(Material provided Opens)

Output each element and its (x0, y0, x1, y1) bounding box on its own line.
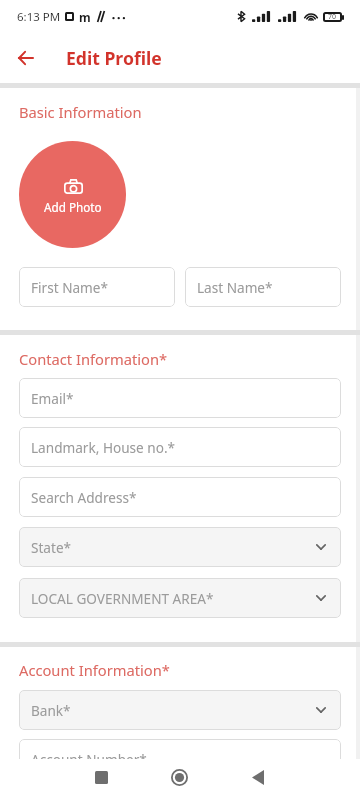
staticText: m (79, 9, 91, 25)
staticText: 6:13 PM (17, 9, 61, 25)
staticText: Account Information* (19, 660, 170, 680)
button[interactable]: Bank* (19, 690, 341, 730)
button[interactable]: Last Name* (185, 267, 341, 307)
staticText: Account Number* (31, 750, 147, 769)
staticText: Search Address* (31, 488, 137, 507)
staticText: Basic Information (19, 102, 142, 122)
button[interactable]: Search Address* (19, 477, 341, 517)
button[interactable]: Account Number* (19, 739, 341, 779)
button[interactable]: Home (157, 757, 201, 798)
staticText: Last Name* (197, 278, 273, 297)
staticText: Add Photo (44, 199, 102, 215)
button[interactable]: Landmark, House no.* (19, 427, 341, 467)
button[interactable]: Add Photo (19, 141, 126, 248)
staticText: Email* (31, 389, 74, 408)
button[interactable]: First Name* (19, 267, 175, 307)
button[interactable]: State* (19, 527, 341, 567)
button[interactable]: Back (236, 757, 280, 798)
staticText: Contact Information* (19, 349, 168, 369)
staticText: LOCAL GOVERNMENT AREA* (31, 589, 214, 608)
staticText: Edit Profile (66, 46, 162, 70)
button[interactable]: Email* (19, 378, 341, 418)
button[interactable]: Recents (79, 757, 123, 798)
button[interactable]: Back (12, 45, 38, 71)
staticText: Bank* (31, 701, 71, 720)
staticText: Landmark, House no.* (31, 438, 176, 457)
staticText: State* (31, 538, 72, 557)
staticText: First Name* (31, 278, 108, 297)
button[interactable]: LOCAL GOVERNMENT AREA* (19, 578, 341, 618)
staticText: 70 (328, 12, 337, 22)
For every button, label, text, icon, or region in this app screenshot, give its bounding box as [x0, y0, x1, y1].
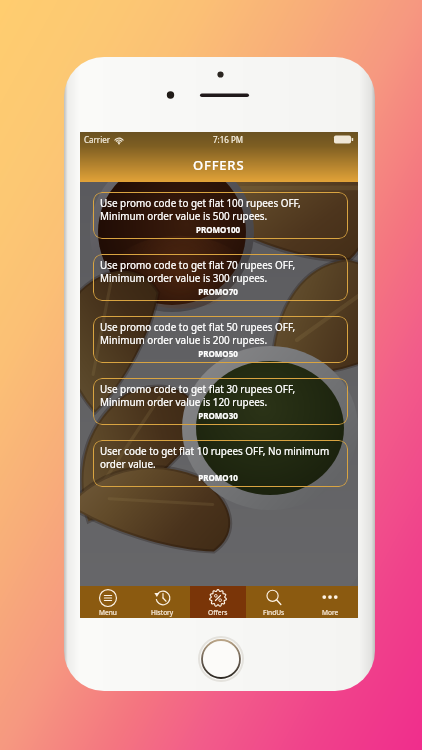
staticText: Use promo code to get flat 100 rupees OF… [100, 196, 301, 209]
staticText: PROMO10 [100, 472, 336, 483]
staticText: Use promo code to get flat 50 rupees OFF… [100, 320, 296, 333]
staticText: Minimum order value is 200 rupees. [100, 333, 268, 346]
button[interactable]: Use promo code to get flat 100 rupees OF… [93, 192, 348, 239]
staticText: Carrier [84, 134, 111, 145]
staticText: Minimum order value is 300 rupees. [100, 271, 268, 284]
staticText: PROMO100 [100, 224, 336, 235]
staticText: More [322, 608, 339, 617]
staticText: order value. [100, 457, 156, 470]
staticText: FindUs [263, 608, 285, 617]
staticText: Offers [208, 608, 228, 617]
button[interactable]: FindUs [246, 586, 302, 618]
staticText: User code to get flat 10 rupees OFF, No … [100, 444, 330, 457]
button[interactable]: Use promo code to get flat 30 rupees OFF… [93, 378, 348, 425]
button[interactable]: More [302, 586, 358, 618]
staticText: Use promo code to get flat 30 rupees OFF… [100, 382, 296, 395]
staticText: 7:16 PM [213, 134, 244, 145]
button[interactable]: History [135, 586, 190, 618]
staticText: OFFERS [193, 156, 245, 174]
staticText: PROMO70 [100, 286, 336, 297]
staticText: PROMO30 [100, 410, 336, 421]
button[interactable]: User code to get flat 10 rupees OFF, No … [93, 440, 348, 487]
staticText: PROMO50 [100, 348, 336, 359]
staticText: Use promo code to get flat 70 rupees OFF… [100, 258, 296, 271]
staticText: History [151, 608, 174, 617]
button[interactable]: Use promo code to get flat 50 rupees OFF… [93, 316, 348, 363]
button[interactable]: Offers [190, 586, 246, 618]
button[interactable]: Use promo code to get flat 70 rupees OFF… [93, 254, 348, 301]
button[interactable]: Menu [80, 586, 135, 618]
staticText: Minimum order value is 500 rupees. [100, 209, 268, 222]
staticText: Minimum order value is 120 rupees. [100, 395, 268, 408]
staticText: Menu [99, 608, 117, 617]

(Material provided Closes)

■ Work to complete:
Find the lines above with the word "More". Copy them out.

■ Response to the task:
staticText: More [322, 608, 339, 617]
button[interactable]: More [302, 586, 358, 618]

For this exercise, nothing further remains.